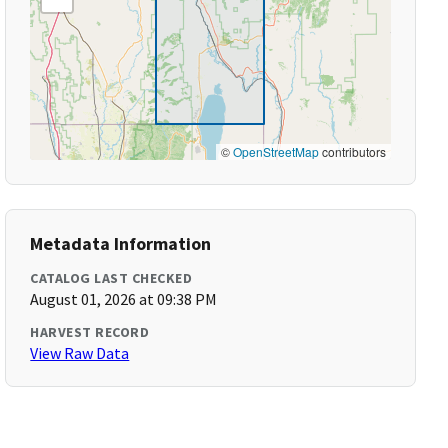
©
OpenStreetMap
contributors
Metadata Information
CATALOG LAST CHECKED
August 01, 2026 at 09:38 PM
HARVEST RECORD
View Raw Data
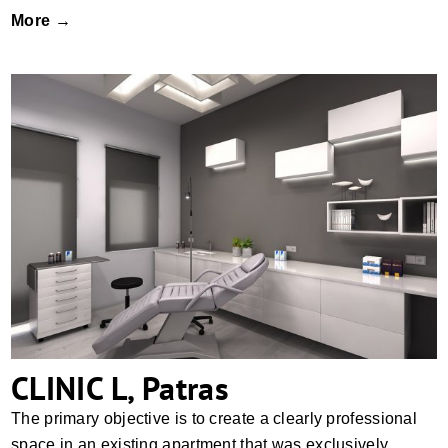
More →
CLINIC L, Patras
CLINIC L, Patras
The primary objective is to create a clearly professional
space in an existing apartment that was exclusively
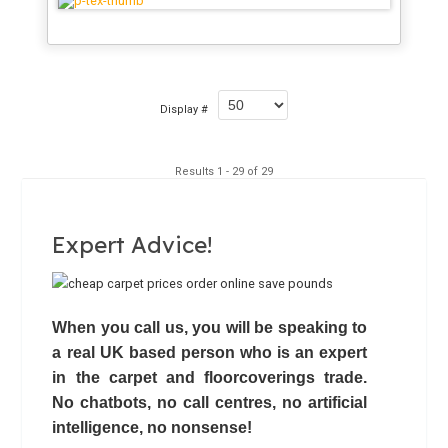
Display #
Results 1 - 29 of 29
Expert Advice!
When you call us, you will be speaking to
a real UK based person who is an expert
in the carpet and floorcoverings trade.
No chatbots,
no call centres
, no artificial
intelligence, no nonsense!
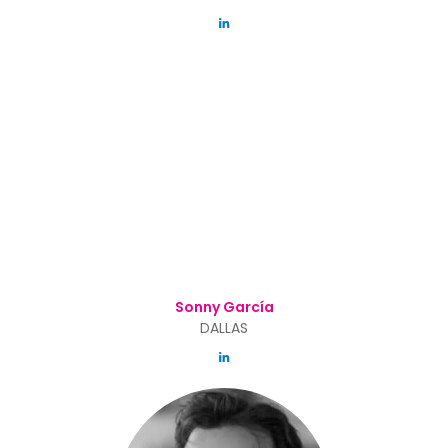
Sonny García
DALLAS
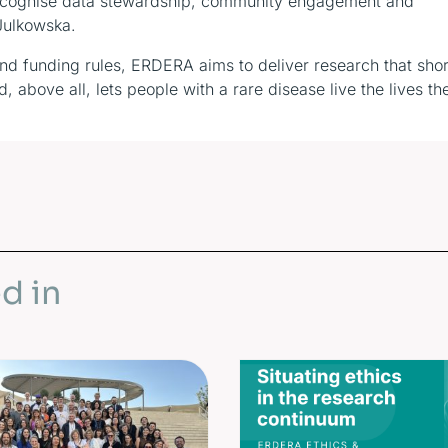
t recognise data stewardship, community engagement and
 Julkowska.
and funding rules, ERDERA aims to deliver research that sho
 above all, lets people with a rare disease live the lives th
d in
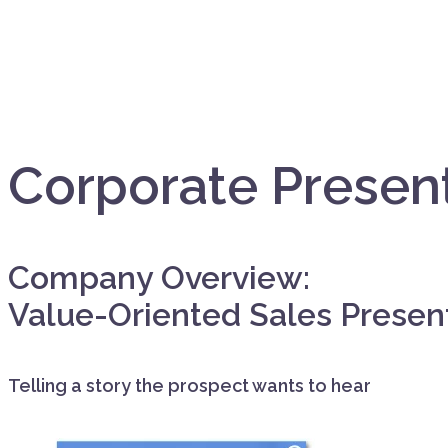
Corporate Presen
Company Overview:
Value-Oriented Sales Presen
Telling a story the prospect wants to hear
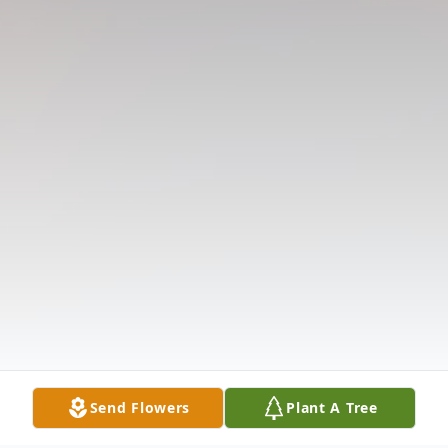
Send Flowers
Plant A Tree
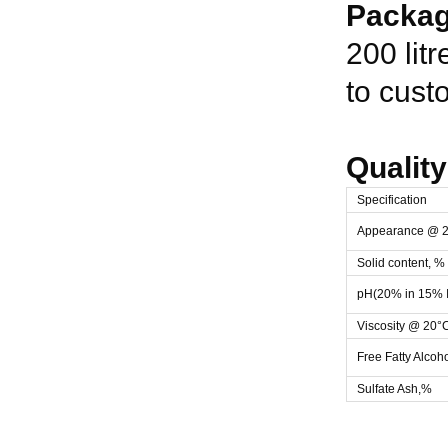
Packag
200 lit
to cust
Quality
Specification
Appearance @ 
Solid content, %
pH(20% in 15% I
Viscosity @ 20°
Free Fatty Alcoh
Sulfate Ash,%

######

If a picture appears in the records, omit it and print everything else exactly.

• Output of the exercise:
©
OpenStreetMap
contributors
Metadata Information
CATALOG LAST CHECKED
August 01, 2026 at 09:38 PM
HARVEST RECORD
View Raw Data
More →
CLINIC L, Patras
CLINIC L, Patras
The primary objective is to create a clearly professional
space in an existing apartment that was exclusively
Display #
Results 1 - 29 of 29
Expert Advice!
When you call us, you will be speaking to
a real UK based person who is an expert
in the carpet and floorcoverings trade.
No chatbots,
no call centres
, no artificial
intelligence, no nonsense!
Sonny García
DALLAS
t recognise data stewardship, community engagement and
 Julkowska.
and funding rules, ERDERA aims to deliver research that sho
 above all, lets people with a rare disease live the lives th
d in
Corporate Presen
Company Overview:
Value-Oriented Sales Presen
Telling a story the prospect wants to hear
Send Flowers
Plant A Tree
Packag
200 lit
to cust
Quality
Specification
Appearance @ 
Solid content, %
pH(20% in 15% I
Viscosity @ 20°
Free Fatty Alcoh
Sulfate Ash,%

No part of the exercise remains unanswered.